Everyone is awaiting the job numbers here in the US, and the gold and silver markets appear to be waiting for the news in order to breakout or breakdown. World markets are strong today, following up yesterday's strong performance which was based on a possible QE3 and the Greek news.
Looking at Asian markets we see that most are up:
All Ordinaries - up 0.90%
Shanghai Composite - up 0.79%
Nikkei 225 - up 1.65%
NZSE 50 - up 0.59%
Seoul Composite - up 0.88%
In Europe we see mixed markets across the continent:
CAC 40 - down 0.17%
DAX - up 0.18%
FTSE 100 - down 0.07%
OSE - down 0.07%
We have been excited about Caterpillar's (CAT) prospects and mentioned taking a look at them over the last few weeks. The stock has been strong in rather sluggish market since then, and with all the economic news we have gotten it only reinforces our belief that this is one of the best ways to play higher commodity prices and an expanding economy here in the US as well as in China. The stock has been a strong performer and finds itself within 10% of its 52-week high, so this is something we wanted to bring back to our readers' attention.
Gap, Inc. (GPS) was able to take out the $25/share level yesterday, but unable to hold it. The stock still finished higher, but we are interested in seeing it take out and hold certain levels. Like we said yesterday, this is not a long-term trade, but a short-term trade here. Over time it may become a longer-term play, but for now we are focused upon what the momentum traders are doing, and they are riding Gap higher.
Starbucks (SBUX) announced that they will sell single serve coffee makers. The announcement of the release of that news put the stock up to new 52-week highs in trading yesterday. There might be a bit of a sell-off this morning, but we are on this trade due to the momentum. We own no shares personally, but have been actively recommending it, and shall remain of that mindset.

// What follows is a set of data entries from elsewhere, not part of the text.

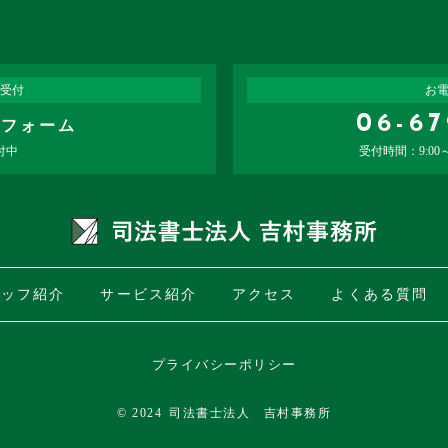
受付
お
06-6
せフォーム
付中
受付時間：9:00
タッフ紹介
サービス紹介
アクセス
よくある質問
プライバシーポリシー
© 2024
司法書士法人 吉村事務所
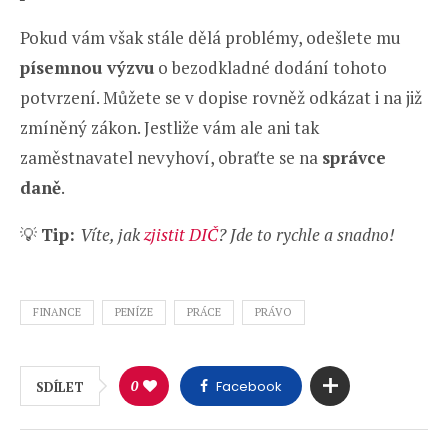
Pokud vám však stále dělá problémy, odešlete mu
písemnou výzvu
o bezodkladné dodání tohoto
potvrzení. Můžete se v dopise rovněž odkázat i na již
zmíněný zákon. Jestliže vám ale ani tak
zaměstnavatel nevyhoví, obraťte se na
správce
daně
.
💡
Tip:
Víte, jak
zjistit DIČ
? Jde to rychle a snadno!
FINANCE
PENÍZE
PRÁCE
PRÁVO
0
Facebook
SDÍLET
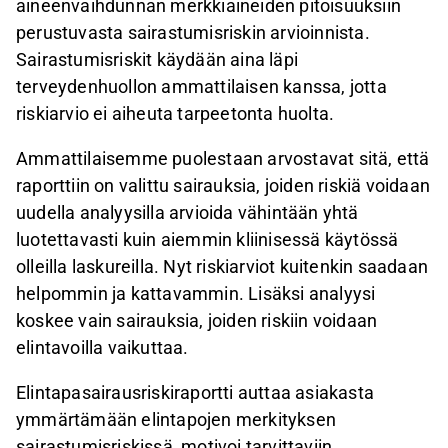
aineenvaihdunnan merkkiaineiden pitoisuuksiin
perustuvasta sairastumisriskin arvioinnista.
Sairastumisriskit käydään aina läpi
terveydenhuollon ammattilaisen kanssa, jotta
riskiarvio ei aiheuta tarpeetonta huolta.
Ammattilaisemme puolestaan arvostavat sitä, että
raporttiin on valittu sairauksia, joiden riskiä voidaan
uudella analyysilla arvioida vähintään yhtä
luotettavasti kuin aiemmin kliinisessä käytössä
olleilla laskureilla. Nyt riskiarviot kuitenkin saadaan
helpommin ja kattavammin. Lisäksi analyysi
koskee vain sairauksia, joiden riskiin voidaan
elintavoilla vaikuttaa.
Elintapasairausriskiraportti auttaa asiakasta
ymmärtämään elintapojen merkityksen
sairastumisriskissä, motivoi tarvittaviin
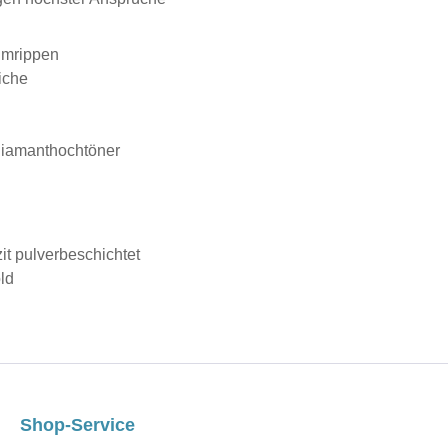
umrippen
iche
Diamanthochtöner
zit pulverbeschichtet
ld
Shop-Service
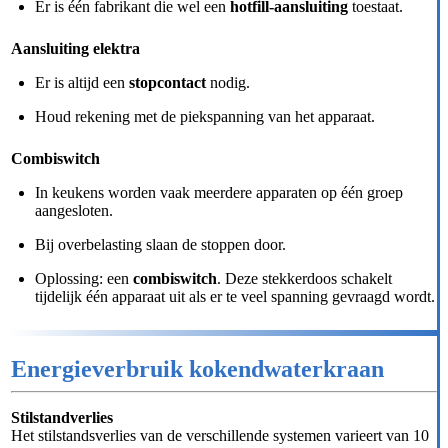
Er is één fabrikant die wel een
hotfill-aansluiting
toestaat.
Aansluiting elektra
Er is altijd een
stopcontact
nodig.
Houd rekening met de piekspanning van het apparaat.
Combiswitch
In keukens worden vaak meerdere apparaten op één groep
aangesloten.
Bij overbelasting slaan de stoppen door.
Oplossing: een
combiswitch
. Deze stekkerdoos schakelt
tijdelijk één apparaat uit als er te veel spanning gevraagd wordt.
Energieverbruik kokendwaterkraan
Stilstandverlies
Het stilstandsverlies van de verschillende systemen varieert van 10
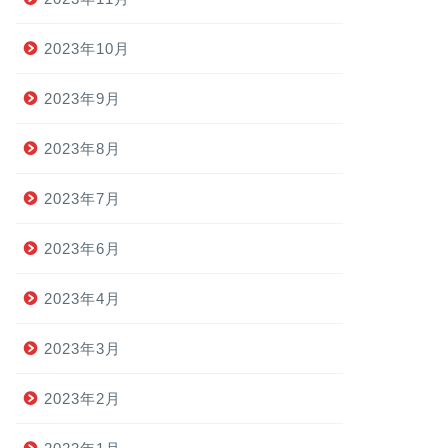
2023年10月
2023年9月
2023年8月
2023年7月
2023年6月
2023年4月
2023年3月
2023年2月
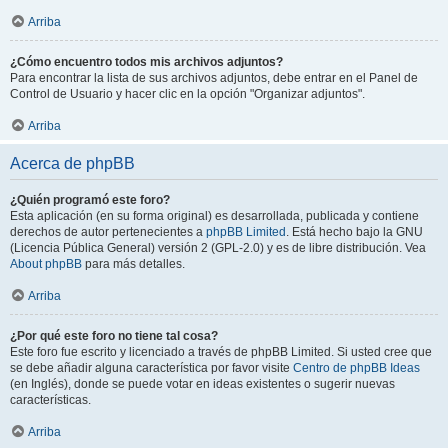
Arriba
¿Cómo encuentro todos mis archivos adjuntos?
Para encontrar la lista de sus archivos adjuntos, debe entrar en el Panel de
Control de Usuario y hacer clic en la opción "Organizar adjuntos".
Arriba
Acerca de phpBB
¿Quién programó este foro?
Esta aplicación (en su forma original) es desarrollada, publicada y contiene
derechos de autor pertenecientes a
phpBB Limited
. Está hecho bajo la GNU
(Licencia Pública General) versión 2 (GPL-2.0) y es de libre distribución. Vea
About phpBB
para más detalles.
Arriba
¿Por qué este foro no tiene tal cosa?
Este foro fue escrito y licenciado a través de phpBB Limited. Si usted cree que
se debe añadir alguna característica por favor visite
Centro de phpBB Ideas
(en Inglés), donde se puede votar en ideas existentes o sugerir nuevas
características.
Arriba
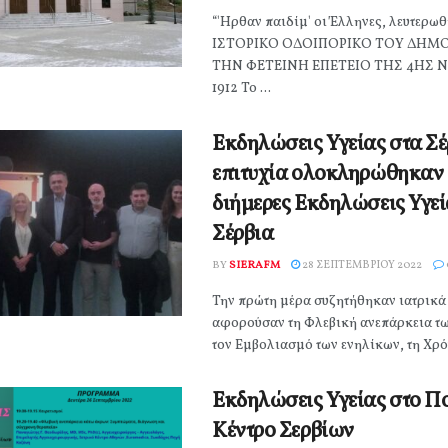
“'Ηρθαν παιδίμ' οι Έλληνες, λευτερω
ΙΣΤΟΡΙΚΟ ΟΔΟΙΠΟΡΙΚΟ ΤΟΥ ΔΗΜΟ
ΤΗΝ ΦETEINH ΕΠΕΤΕΙΟ ΤΗΣ 4ΗΣ 
1912 Το ...
Εκδηλώσεις Υγείας στα Σέ
επιτυχία ολοκληρώθηκαν 
διήμερες Εκδηλώσεις Υγεί
Σέρβια
BY
SIERAFM
28 ΣΕΠΤΕΜΒΡΊΟΥ 2022
Την πρώτη μέρα συζητήθηκαν ιατρικά
αφορούσαν τη Φλεβική ανεπάρκεια τ
τον Εμβολιασμό των ενηλίκων, τη Χρόν
Εκδηλώσεις Υγείας στο Πο
Κέντρο Σερβίων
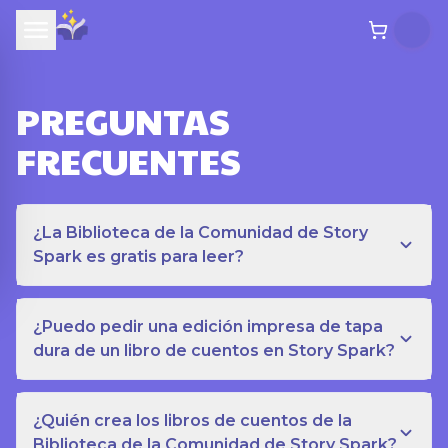
PREGUNTAS
FRECUENTES
¿La Biblioteca de la Comunidad de Story
Spark es gratis para leer?
¿Puedo pedir una edición impresa de tapa
dura de un libro de cuentos en Story Spark?
¿Quién crea los libros de cuentos de la
Biblioteca de la Comunidad de Story Spark?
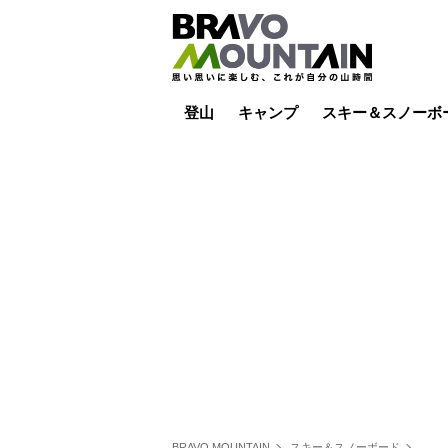
登山
キャンプ
スキー＆スノーボ
山小屋泊
山小屋ライブカメラ
テント泊
雪山
低山
山ご飯
その他登山
焚き火
その他キャンプ
スキー場ライブカ
バックカントリー
日帰り
キャンプ飯
スキー場
BRAVO MOUNTAIN
スキー＆スノーボード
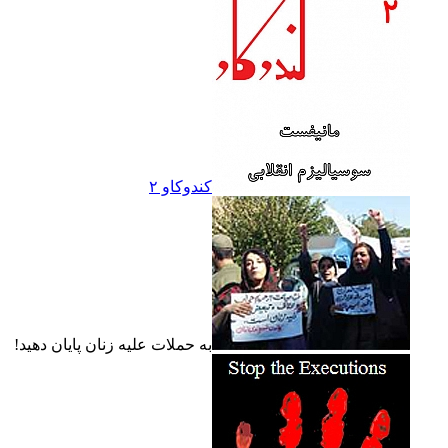
کندوکاو ۲
به حملات عليه زنان پايان دهيد!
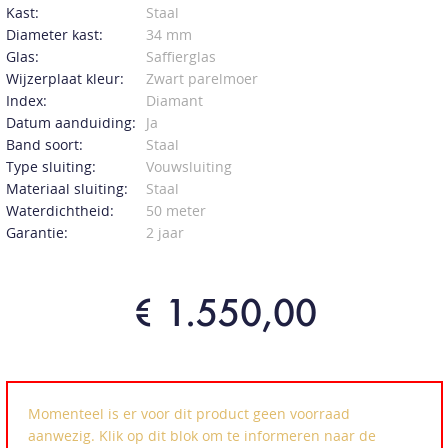
Kast:
Staal
Diameter kast:
34 mm
Glas:
Saffierglas
Wijzerplaat kleur:
Zwart parelmoer
Index:
Diamant
Datum aanduiding:
Ja
Band soort:
Staal
Type sluiting:
Vouwsluiting
Materiaal sluiting:
Staal
Waterdichtheid:
50 meter
Garantie:
2 jaar
€ 1.550,00
Momenteel is er voor dit product geen voorraad
aanwezig. Klik op dit blok om te informeren naar de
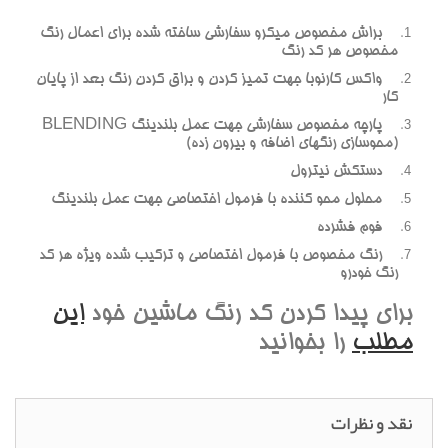
براش مخصوص ميکرو سفارشي ساخته شده براي اعمال رنگ
مخصوص هر کد رنگ
واکس کارنوبا جهت تميز کردن و براق کردن رنگ بعد از پايان
کار
پارچه مخصوص سفارشي جهت عمل بلندينگ BLENDING
(محوسازي رنگهاي اضافه و بيرون زده)
دستکش نيترول
محلول محو کننده با فرمول اختصاصي جهت عمل بلندينگ
فوم فشرده
رنگ مخصوص با فرمول اختصاصي و ترکيب شده ويژه هر کد
رنگ خودرو
براي پيدا کردن کد رنگ ماشين خود
اين
مطلب
را بخوانيد
نقد و نظرات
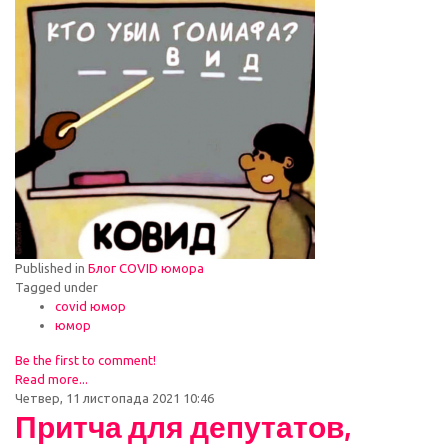
Published in
Блог COVID юмора
Tagged under
covid юмор
юмор
Be the first to comment!
Read more...
Четвер, 11 листопада 2021 10:46
Притча для депутатов,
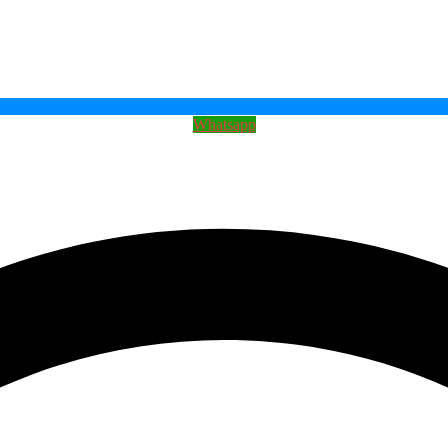
Whatsapp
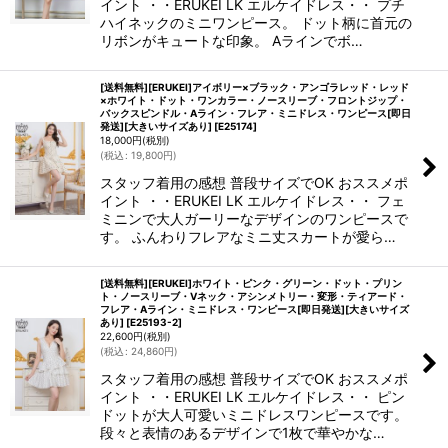
イント ・・ERUKEI LK エルケイドレス・・ プチ
ハイネックのミニワンピース。 ドット柄に首元の
リボンがキュートな印象。 Aラインでボ…
[送料無料][ERUKEI]アイボリー×ブラック・アンゴラレッド・レッド
×ホワイト・ドット・ワンカラー・ノースリーブ・フロントジップ・
バックスピンドル・Aライン・フレア・ミニドレス・ワンピース[即日
発送][大きいサイズあり]
[
E25174
]
18,000
円
(税別)
(
税込
:
19,800
円
)
スタッフ着用の感想 普段サイズでOK おススメポ
イント ・・ERUKEI LK エルケイドレス・・ フェ
ミニンで大人ガーリーなデザインのワンピースで
す。 ふんわりフレアなミニ丈スカートが愛ら…
[送料無料][ERUKEI]ホワイト・ピンク・グリーン・ドット・プリン
ト・ノースリーブ・Vネック・アシンメトリー・変形・ティアード・
フレア・Aライン・ミニドレス・ワンピース[即日発送][大きいサイズ
あり]
[
E25193-2
]
22,600
円
(税別)
(
税込
:
24,860
円
)
スタッフ着用の感想 普段サイズでOK おススメポ
イント ・・ERUKEI LK エルケイドレス・・ ピン
ドットが大人可愛いミニドレスワンピースです。
段々と表情のあるデザインで1枚で華やかな…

This morning we are left wondering if Sirius (SIRI) is indeed the way to play radio going forward. It is quite expensive in our view, but a deleveraging play which provides upside and the potential for a dividend. We are beginning to think that the streaming internet players are cannibalizing each other and unable to move outside their current market.
This is all based off of the Pandora (P) earnings, so it will take longer to see if a trend is developing. We do know that we want no part of Pandora right now, or any time soon. It is most certainly broken and shall remain so until investors can get a handle on what exactly is occurring in their business.